Sapphire RX 7900 XTX Nitro+ Vapor-X Review: More Is More

Better cooling, lots of RGB lighting, and no faulty vapor chambers.

Sapphire RX 7900 XTX Nitro+ Vapor-X
(Image: © Tom's Hardware)

Why you can trust Tom's Hardware Our expert reviewers spend hours testing and comparing products and services so you can choose the best for you. Find out more about how we test.

Overall performance at 1440p improves by 52% compared to 4K gaming, and quite a few games are exceeding 144 fps — great if you have one of the best gaming monitors. But while those gains are nice to see, Sapphire's relative performance lead over the reference XTX shrinks to just 1%. You definitely won't notice the performance difference while gaming.

The lead over the RTX 4080 in rasterization games also shrinks to just 4% overall, with Horizon Zero Dawn and Total War: Warhammer 3 still favoring Nvidia's GPU. In contrast, Borderlands 3, Far Cry 6, and Watch Dogs Legion continue to favor AMD by larger margins. CPU limitations are starting to come into play as well, so things like Nvidia's DLSS 3 are potentially more useful (though not the same as true rendered frames).

Ray tracing at 1440p doesn't show any real benefit to the Sapphire card over the reference 7900 XTX. Overall performance is down by 0.7% — tied, in other words — with Metro Exodus Enhanced registering a 6% drop while Bright Memory Infinite showed a 3% improvement.

The new RTX 4070 Ti beats AMD's best at ray tracing as well, by 6% this time, which indicates most of the games are GPU purely GPU limited. That may not be entirely true in all cases, as the CPU has to do a fair amount of work building the BVH (Bounding Volume Hierarchy) structure that gets passed to the GPU, but the RT calculations are so complex that any additional load on the CPU mostly doesn't show up in the final performance.

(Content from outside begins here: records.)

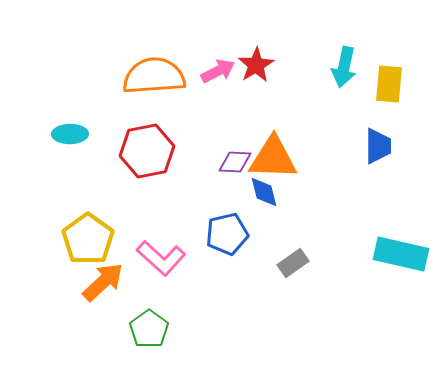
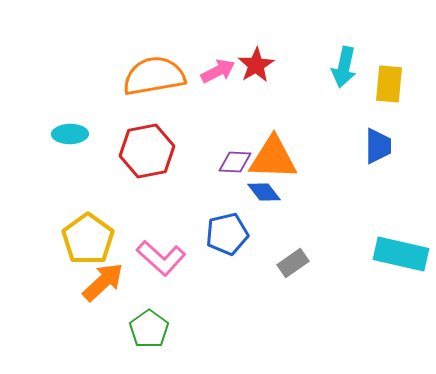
orange semicircle: rotated 6 degrees counterclockwise
blue diamond: rotated 24 degrees counterclockwise
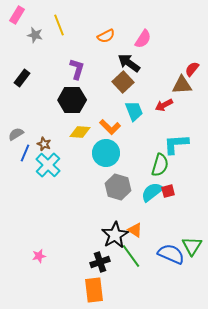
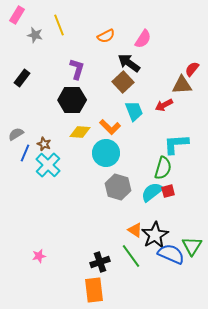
green semicircle: moved 3 px right, 3 px down
black star: moved 40 px right
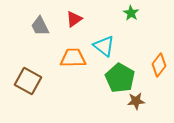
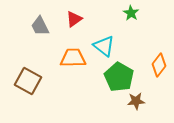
green pentagon: moved 1 px left, 1 px up
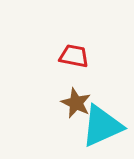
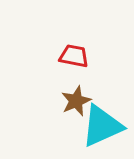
brown star: moved 2 px up; rotated 24 degrees clockwise
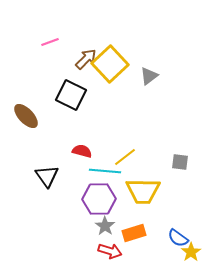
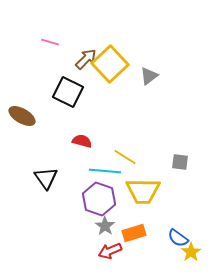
pink line: rotated 36 degrees clockwise
black square: moved 3 px left, 3 px up
brown ellipse: moved 4 px left; rotated 16 degrees counterclockwise
red semicircle: moved 10 px up
yellow line: rotated 70 degrees clockwise
black triangle: moved 1 px left, 2 px down
purple hexagon: rotated 20 degrees clockwise
red arrow: rotated 140 degrees clockwise
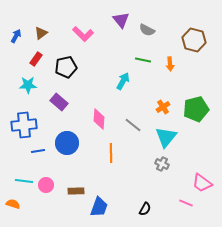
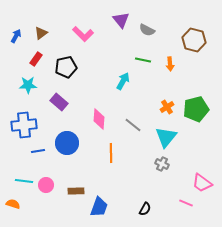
orange cross: moved 4 px right
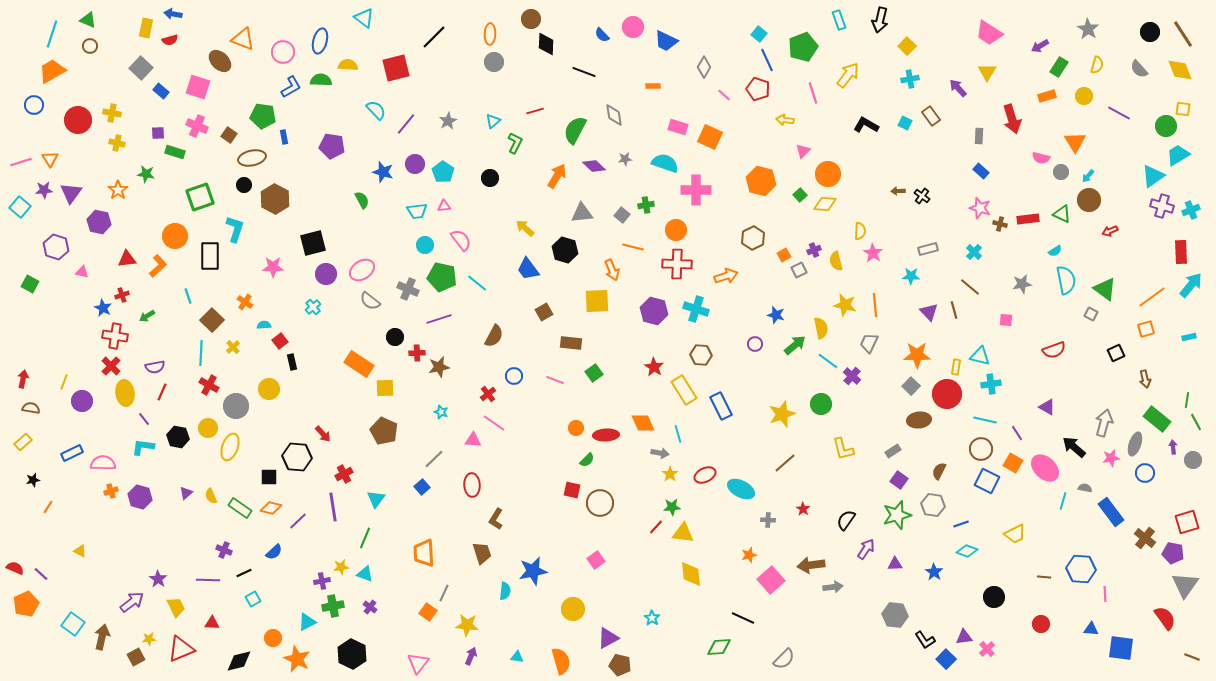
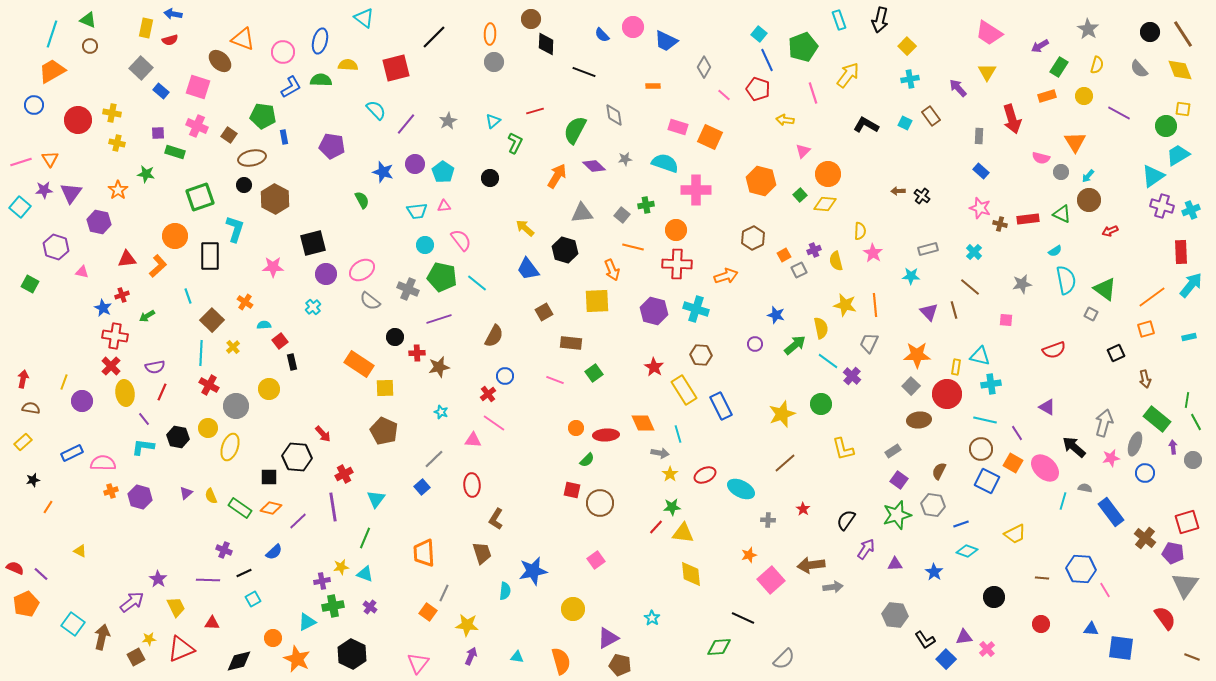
blue circle at (514, 376): moved 9 px left
brown line at (1044, 577): moved 2 px left, 1 px down
pink line at (1105, 594): moved 4 px up; rotated 28 degrees counterclockwise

Two of the games (Bright Memory Infinite and Cyberpunk 2077) show a slightly larger gap between the 4070 Ti and the Sapphire card, while the gap narrows in two of the other games (Metro and Minecraft), with the remaining two being effectively tied relative to 4K performance.

Jarred Walton

Jarred Walton is a senior editor at Tom's Hardware focusing on everything GPU. He has been working as a tech journalist since 2004, writing for AnandTech, Maximum PC, and PC Gamer. From the first S3 Virge '3D decelerators' to today's GPUs, Jarred keeps up with all the latest graphics trends and is the one to ask about game performance.

  • zecoeco
    This one narrows the gap even more with the RTX 4090.
    It tells me that AMD can offer an RTX 4090 beating card with a lower price tag, but for some reason they're not interested in the beyond $1000 market.
    Reply
  • -Fran-
    Thank God Sapphire is actually cheaper in the EU than any other AMD partner XD

    Vis a vis, this card is the same price as PowerColor and Asus models.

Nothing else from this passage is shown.